Flowers A, Levin V A
Department of Neuro-Oncology, University of Texas, M.D. Anderson Cancer Center, Houston.
Oncology (Williston Park). 1993 Mar;7(3):21-6; discussion 31-4.
Brain metastases occur clinically in about 10% of patients with stage IV breast cancer, in the setting of widespread extracranial metastases. Prognosis is poor and management is aimed at relieving acute symptoms and improving neurologic status, as well as controlling the metastatic disease. Therapies include surgery, radiotherapy, chemotherapy, and hormonal therapy, used alone or in combination. Performance status is the single most important factor determining treatment choice. In selected patients, surgery can improve survival and performance status. Radiotherapy is the palliative treatment of choice, providing rapid relief of symptoms, especially headache. Recent innovations include accelerated split courses of radiotherapy given in two or three daily fractions, use of radiosensitizers, brachytherapy, and radiosurgery. Systemic therapy remains controversial, but studies show that cytotoxic agents can be palliative against brain metastases if the primary tumor is sensitive to the drug or drugs used.

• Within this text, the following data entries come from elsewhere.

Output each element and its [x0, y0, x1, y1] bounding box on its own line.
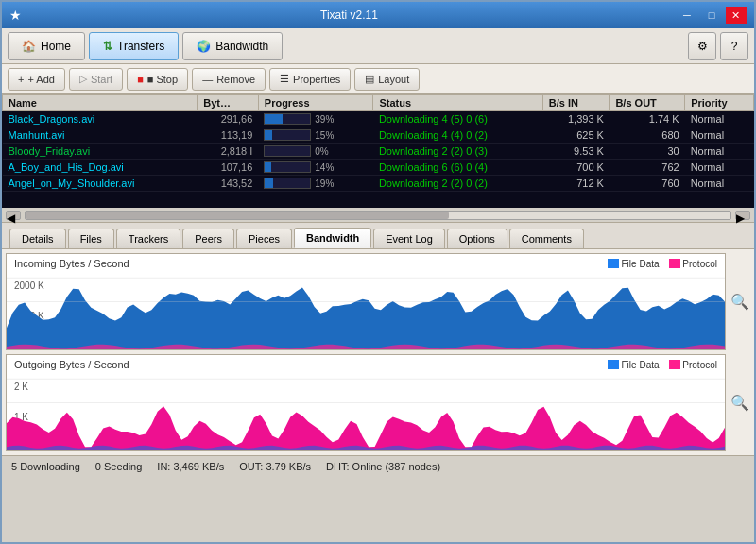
help-button[interactable]: ? [720, 32, 748, 60]
transfers-nav-button[interactable]: ⇅ Transfers [89, 32, 179, 60]
scroll-thumb[interactable] [26, 212, 449, 219]
window-controls: ─ □ ✕ [677, 7, 747, 24]
tab-files[interactable]: Files [68, 229, 114, 248]
tab-comments[interactable]: Comments [509, 229, 584, 248]
cell-bs-in: 700 K [542, 160, 610, 176]
add-icon: + [18, 74, 24, 85]
table-row[interactable]: A_Boy_and_His_Dog.avi 107,16 14% Downloa… [3, 160, 754, 176]
scroll-right-arrow[interactable]: ▶ [735, 211, 750, 220]
cell-bs-in: 625 K [542, 128, 610, 144]
minimize-button[interactable]: ─ [677, 7, 697, 24]
cell-bs-in: 1,393 K [542, 111, 610, 128]
home-label: Home [41, 40, 71, 53]
downloading-count: 5 Downloading [11, 461, 80, 472]
start-button[interactable]: ▷ Start [69, 68, 123, 91]
add-label: + Add [27, 74, 54, 85]
stop-label: ■ Stop [147, 74, 178, 85]
table-row[interactable]: Manhunt.avi 113,19 15% Downloading 4 (4)… [3, 128, 754, 144]
incoming-chart: Incoming Bytes / Second File Data Protoc… [6, 253, 726, 350]
scroll-left-arrow[interactable]: ◀ [6, 211, 21, 220]
stop-icon: ■ [137, 74, 144, 85]
tab-bar: DetailsFilesTrackersPeersPiecesBandwidth… [2, 223, 754, 249]
outgoing-file-legend: File Data [608, 360, 660, 370]
cell-bs-out: 760 [610, 176, 685, 192]
table-row[interactable]: Black_Dragons.avi 291,66 39% Downloading… [3, 111, 754, 128]
zoom-out-icon[interactable]: 🔍 [730, 394, 749, 412]
file-data-dot [608, 259, 619, 268]
cell-progress: 15% [258, 128, 373, 144]
incoming-chart-row: Incoming Bytes / Second File Data Protoc… [6, 253, 750, 350]
horizontal-scrollbar[interactable]: ◀ ▶ [2, 208, 754, 223]
cell-name: A_Boy_and_His_Dog.avi [3, 160, 198, 176]
properties-label: Properties [293, 74, 340, 85]
maximize-button[interactable]: □ [701, 7, 722, 24]
tab-pieces[interactable]: Pieces [236, 229, 292, 248]
cell-status: Downloading 6 (6) 0 (4) [373, 160, 542, 176]
outgoing-protocol-legend: Protocol [669, 360, 717, 370]
add-button[interactable]: + + Add [8, 68, 65, 91]
bandwidth-nav-button[interactable]: 🌍 Bandwidth [182, 32, 283, 60]
zoom-in-icon[interactable]: 🔍 [730, 293, 749, 311]
protocol-dot [669, 259, 680, 268]
incoming-chart-header: Incoming Bytes / Second File Data Protoc… [14, 258, 717, 269]
out-speed: OUT: 3.79 KB/s [239, 461, 311, 472]
incoming-legend: File Data Protocol [608, 259, 717, 269]
navbar: 🏠 Home ⇅ Transfers 🌍 Bandwidth ⚙ ? [2, 28, 754, 64]
cell-progress: 14% [258, 160, 373, 176]
settings-button[interactable]: ⚙ [688, 32, 716, 60]
out-protocol-dot [669, 360, 680, 369]
layout-button[interactable]: ▤ Layout [354, 68, 420, 91]
cell-priority: Normal [685, 111, 754, 128]
cell-bs-in: 712 K [542, 176, 610, 192]
cell-priority: Normal [685, 160, 754, 176]
outgoing-legend: File Data Protocol [608, 360, 717, 370]
table-row[interactable]: Bloody_Friday.avi 2,818 I 0% Downloading… [3, 144, 754, 160]
cell-bs-in: 9.53 K [542, 144, 610, 160]
outgoing-chart: Outgoing Bytes / Second File Data Protoc… [6, 354, 726, 451]
table-body: Black_Dragons.avi 291,66 39% Downloading… [3, 111, 754, 192]
cell-status: Downloading 4 (5) 0 (6) [373, 111, 542, 128]
tab-peers[interactable]: Peers [182, 229, 234, 248]
bandwidth-label: Bandwidth [215, 40, 268, 53]
tab-event-log[interactable]: Event Log [373, 229, 445, 248]
out-file-data-dot [608, 360, 619, 369]
col-priority: Priority [685, 95, 754, 111]
col-bs-out: B/s OUT [610, 95, 685, 111]
cell-bytes: 113,19 [198, 128, 259, 144]
properties-button[interactable]: ☰ Properties [269, 68, 351, 91]
remove-button[interactable]: — Remove [192, 68, 266, 91]
tab-details[interactable]: Details [9, 229, 66, 248]
tab-trackers[interactable]: Trackers [116, 229, 180, 248]
incoming-title: Incoming Bytes / Second [14, 258, 129, 269]
cell-priority: Normal [685, 176, 754, 192]
tab-bandwidth[interactable]: Bandwidth [294, 228, 371, 248]
charts-area: Incoming Bytes / Second File Data Protoc… [2, 249, 754, 455]
in-speed: IN: 3,469 KB/s [157, 461, 224, 472]
incoming-file-legend: File Data [608, 259, 660, 269]
table-row[interactable]: Angel_on_My_Shoulder.avi 143,52 19% Down… [3, 176, 754, 192]
statusbar: 5 Downloading 0 Seeding IN: 3,469 KB/s O… [2, 455, 754, 476]
home-nav-button[interactable]: 🏠 Home [8, 32, 85, 60]
incoming-zoom[interactable]: 🔍 [730, 253, 750, 350]
transfers-icon: ⇅ [103, 40, 112, 53]
tab-options[interactable]: Options [447, 229, 507, 248]
settings-icon: ⚙ [697, 40, 708, 53]
cell-status: Downloading 2 (2) 0 (3) [373, 144, 542, 160]
close-button[interactable]: ✕ [726, 7, 747, 24]
transfers-label: Transfers [117, 40, 164, 53]
cell-progress: 19% [258, 176, 373, 192]
table-header: Name Byt… Progress Status B/s IN B/s OUT… [3, 95, 754, 111]
scroll-track[interactable] [25, 211, 731, 220]
stop-button[interactable]: ■ ■ Stop [127, 68, 188, 91]
cell-bs-out: 762 [610, 160, 685, 176]
layout-label: Layout [378, 74, 409, 85]
cell-progress: 0% [258, 144, 373, 160]
cell-name: Bloody_Friday.avi [3, 144, 198, 160]
incoming-protocol-legend: Protocol [669, 259, 717, 269]
col-status: Status [373, 95, 542, 111]
col-bs-in: B/s IN [542, 95, 610, 111]
file-table: Name Byt… Progress Status B/s IN B/s OUT… [2, 94, 754, 192]
outgoing-zoom[interactable]: 🔍 [730, 354, 750, 451]
cell-bytes: 107,16 [198, 160, 259, 176]
seeding-count: 0 Seeding [95, 461, 143, 472]
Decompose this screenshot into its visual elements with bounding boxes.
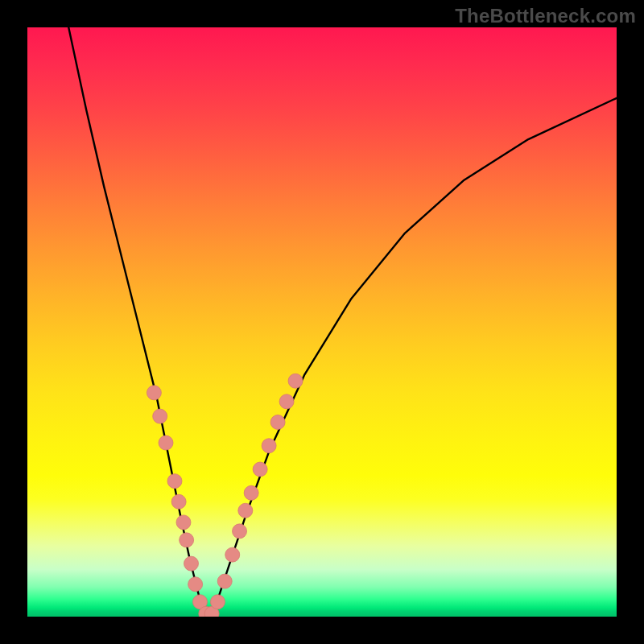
- data-marker: [279, 394, 294, 409]
- data-marker: [147, 386, 161, 400]
- data-marker: [262, 439, 276, 453]
- data-marker: [233, 524, 247, 539]
- data-marker: [210, 595, 225, 609]
- data-marker: [188, 577, 203, 592]
- data-marker: [159, 436, 173, 450]
- chart-frame: TheBottleneck.com: [0, 0, 644, 644]
- data-marker: [244, 485, 258, 500]
- data-marker: [171, 494, 186, 509]
- data-marker: [153, 409, 167, 423]
- data-marker: [217, 574, 232, 588]
- data-marker: [270, 415, 285, 429]
- plot-area: [27, 27, 617, 617]
- curve-group: [68, 27, 617, 617]
- data-marker: [225, 547, 240, 562]
- data-marker: [288, 374, 303, 388]
- data-marker: [253, 462, 267, 477]
- data-marker: [176, 515, 191, 530]
- data-marker: [238, 503, 253, 518]
- data-marker: [167, 474, 182, 489]
- chart-svg: [27, 27, 617, 617]
- marker-group: [147, 374, 303, 617]
- data-marker: [180, 533, 194, 547]
- data-marker: [184, 556, 199, 571]
- bottleneck-curve: [68, 27, 617, 617]
- watermark-text: TheBottleneck.com: [455, 5, 636, 27]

脑转移瘤临床见于约10%的IV期乳腺癌患者,此时已有广泛的颅外转移。预后较差,治疗旨在缓解急性症状、改善神经状态以及控制转移性疾病。治疗方法包括单独或联合使用手术、放疗、化疗及激素治疗。体能状态是决定治疗选择的唯一最重要因素。在部分患者中,手术可提高生存率和体能状态。放疗是首选的姑息治疗方法,能迅速缓解症状,尤其是头痛。近期的创新方法包括以每日两次或三次分割剂量进行的加速分割放疗疗程、使用放射增敏剂、近距离放疗及立体定向放射外科治疗。全身治疗仍存在争议,但研究表明,如果原发性肿瘤对所用药物敏感,细胞毒性药物对脑转移瘤可起到姑息治疗作用。